- Map of Northern Ellesmere Island and far Northern Greenland.
- Location: Arctic
- Coordinates: 83°32′N 34°37′W﻿ / ﻿83.533°N 34.617°W
- Ocean/sea sources: Lincoln Sea
- Basin countries: Greenland
- Max. length: 12 km (7.5 mi)
- Max. width: 2 km (1.2 mi)
- Frozen: All year round
- Settlements: 0

= Sands Fjord =

Fjord in northern Greenland

Sands Fjord is a fjord in Peary Land, northern Greenland. To the north, the fjord opens into the Lincoln Sea of the Arctic Ocean. Administratively, it belongs to the Northeast Greenland National Park.

The fjord was named by Robert Peary in honor of H. Hayden Sands, one of his sponsors and a member of the Peary Arctic Club.

==Geography==
Sands Fjord opens to the north about 20 km to the WSW of Cape Morris Jesup and about 30 km to the east of Benedict Fjord. The fjord is limited by Gertrud Rask Land on its western side. It stretches in a roughly south–north direction for about 12 km with its mouth opening to the Lincoln sea.

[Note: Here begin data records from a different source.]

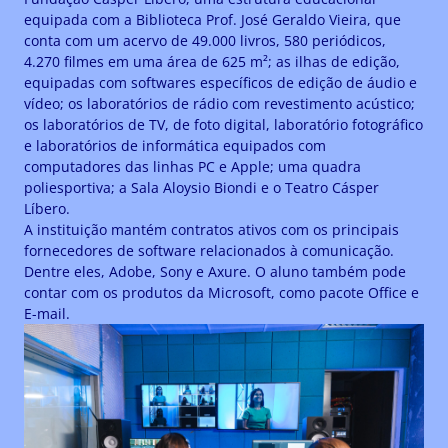
equipada com a Biblioteca Prof. José Geraldo Vieira, que
conta com um acervo de 49.000 livros, 580 periódicos,
4.270 filmes em uma área de 625 m²; as ilhas de edição,
equipadas com softwares específicos de edição de áudio e
vídeo; os laboratórios de rádio com revestimento acústico;
os laboratórios de TV, de foto digital, laboratório fotográfico
e laboratórios de informática equipados com
computadores das linhas PC e Apple; uma quadra
poliesportiva; a Sala Aloysio Biondi e o Teatro Cásper
Líbero.
A instituição mantém contratos ativos com os principais
fornecedores de software relacionados à comunicação.
Dentre eles, Adobe, Sony e Axure. O aluno também pode
contar com os produtos da Microsoft, como pacote Office e
E-mail.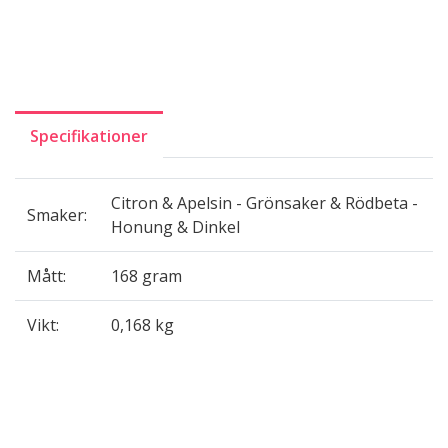
Specifikationer
Citron & Apelsin - Grönsaker & Rödbeta -
Smaker:
Honung & Dinkel
Mått:
168 gram
Vikt:
0,168 kg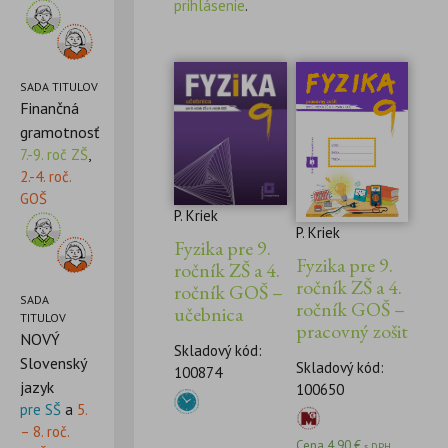
prihlásenie
.
SADA TITULOV
Finančná
gramotnosť
7.-9. roč ZŠ
,
2.-4. roč.
GOŠ
P. Kriek
P. Kriek
Fyzika pre 9.
Fyzika pre 9.
ročník ZŠ a 4.
ročník ZŠ a 4.
ročník GOŠ –
SADA
ročník GOŠ –
učebnica
TITULOV
pracovný zošit
NOVÝ
Skladový kód:
Slovenský
Skladový kód:
100874
jazyk
100650
pre SŠ
a
5.
– 8. roč.
Cena
4,90
€
s DPH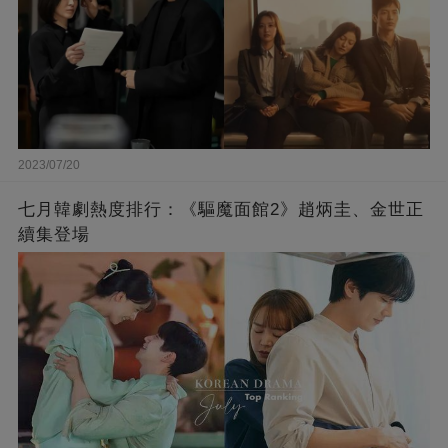
2023/07/20
七月韓劇熱度排行：《驅魔面館2》趙炳圭、金世正
續集登場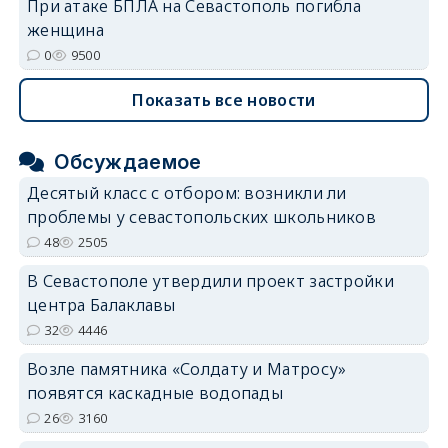
При атаке БПЛА на Севастополь погибла
женщина
0
9500
Показать все новости
Обсуждаемое
Десятый класс с отбором: возникли ли
проблемы у севастопольских школьников
48
2505
В Севастополе утвердили проект застройки
центра Балаклавы
32
4446
Возле памятника «Солдату и Матросу»
появятся каскадные водопады
26
3160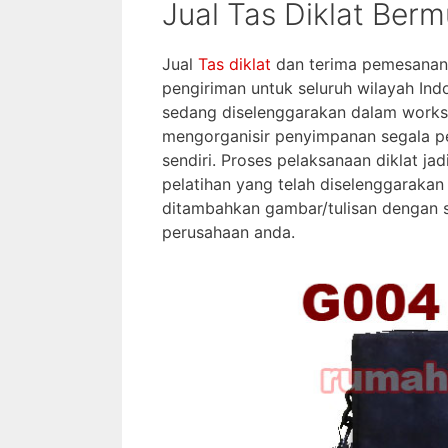
Jual Tas Diklat Ber
Jual
Tas diklat
dan terima pemesanan
pengiriman untuk seluruh wilayah Ind
sedang diselenggarakan dalam works
mengorganisir penyimpanan segala pe
sendiri. Proses pelaksanaan diklat ja
pelatihan yang telah diselenggarakan
ditambahkan gambar/tulisan dengan s
perusahaan anda.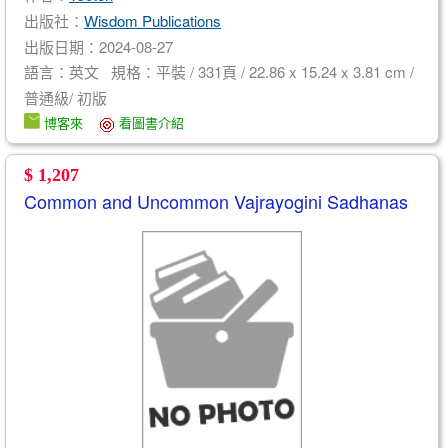
出版社：
Wisdom Publications
出版日期：2024-08-27
語言：英文 規格：平裝 / 331頁 / 22.86 x 15.24 x 3.81 cm /
普通級/ 初版
博客來
看圖書介紹
$ 1,207
Common and Uncommon Vajrayogini Sadhanas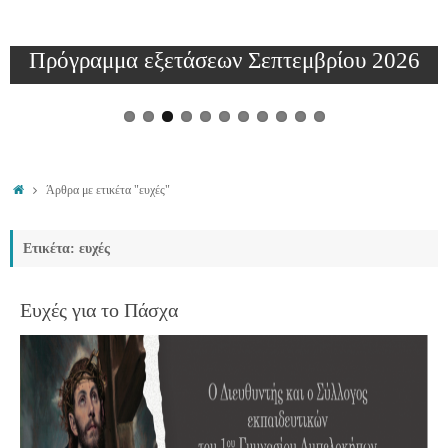
Πρόγραμμα εξετάσεων Σεπτεμβρίου 2026
Άρθρα με ετικέτα "ευχές"
Ετικέτα: ευχές
Ευχές για το Πάσχα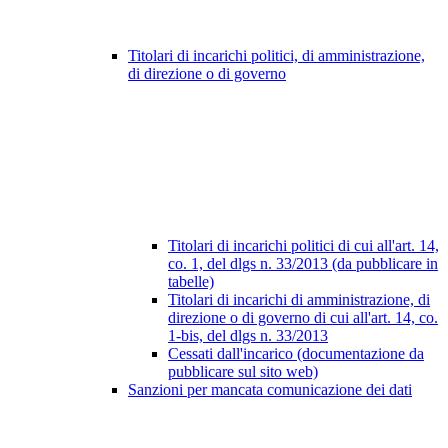
Titolari di incarichi politici, di amministrazione,
di direzione o di governo
Titolari di incarichi politici di cui all'art. 14,
co. 1, del dlgs n. 33/2013 (da pubblicare in
tabelle)
Titolari di incarichi di amministrazione, di
direzione o di governo di cui all'art. 14, co.
1-bis, del dlgs n. 33/2013
Cessati dall'incarico (documentazione da
pubblicare sul sito web)
Sanzioni per mancata comunicazione dei dati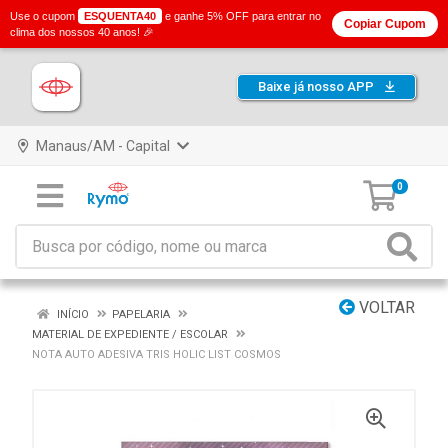
Use o cupom
ESQUENTA40
e ganhe 5% OFF para entrar no
Copiar Cupom
clima dos nossos 40 anos! 🎉
Baixe já nosso APP
Manaus/AM - Capital
0
VOLTAR
INÍCIO
PAPELARIA
MATERIAL DE EXPEDIENTE / ESCOLAR
NOTA AUTO ADESIVA TRIS HOLIC LIST COSMOS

Cape Hans Egede is the headland on the western side of the mouth of Sands Fjord. The fjord is flanked by mountains on both sides, reaching a height of 800 m. The MacMillan Glacier discharges at its head. Helvetia Tinde, the highest mountain of the Roosevelt Range, rises about 15 km SSW of the head of the fjord.